Each line below either holds the string "pelvico" or doesn't. Count those that do and give only the number.

(Extracted page text data)
*** Block opens ***

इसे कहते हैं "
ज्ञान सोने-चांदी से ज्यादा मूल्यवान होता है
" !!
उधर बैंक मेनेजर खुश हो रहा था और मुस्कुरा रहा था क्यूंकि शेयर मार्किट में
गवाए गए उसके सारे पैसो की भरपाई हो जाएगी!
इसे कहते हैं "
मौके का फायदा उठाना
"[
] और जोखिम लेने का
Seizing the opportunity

*** Block closes ***
*** Block opens ***

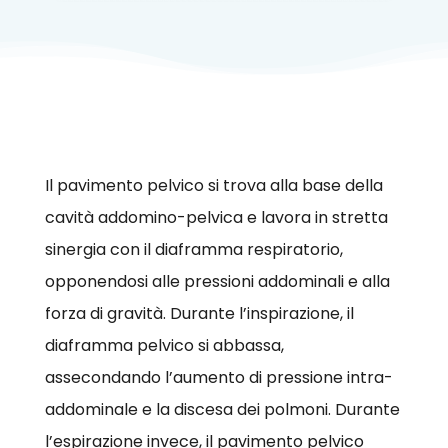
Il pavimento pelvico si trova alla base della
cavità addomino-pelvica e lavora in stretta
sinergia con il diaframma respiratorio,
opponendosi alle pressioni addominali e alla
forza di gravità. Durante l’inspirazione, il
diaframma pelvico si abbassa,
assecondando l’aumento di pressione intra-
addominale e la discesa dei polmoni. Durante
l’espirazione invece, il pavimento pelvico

*** Block closes ***

Answer to the exercise | 3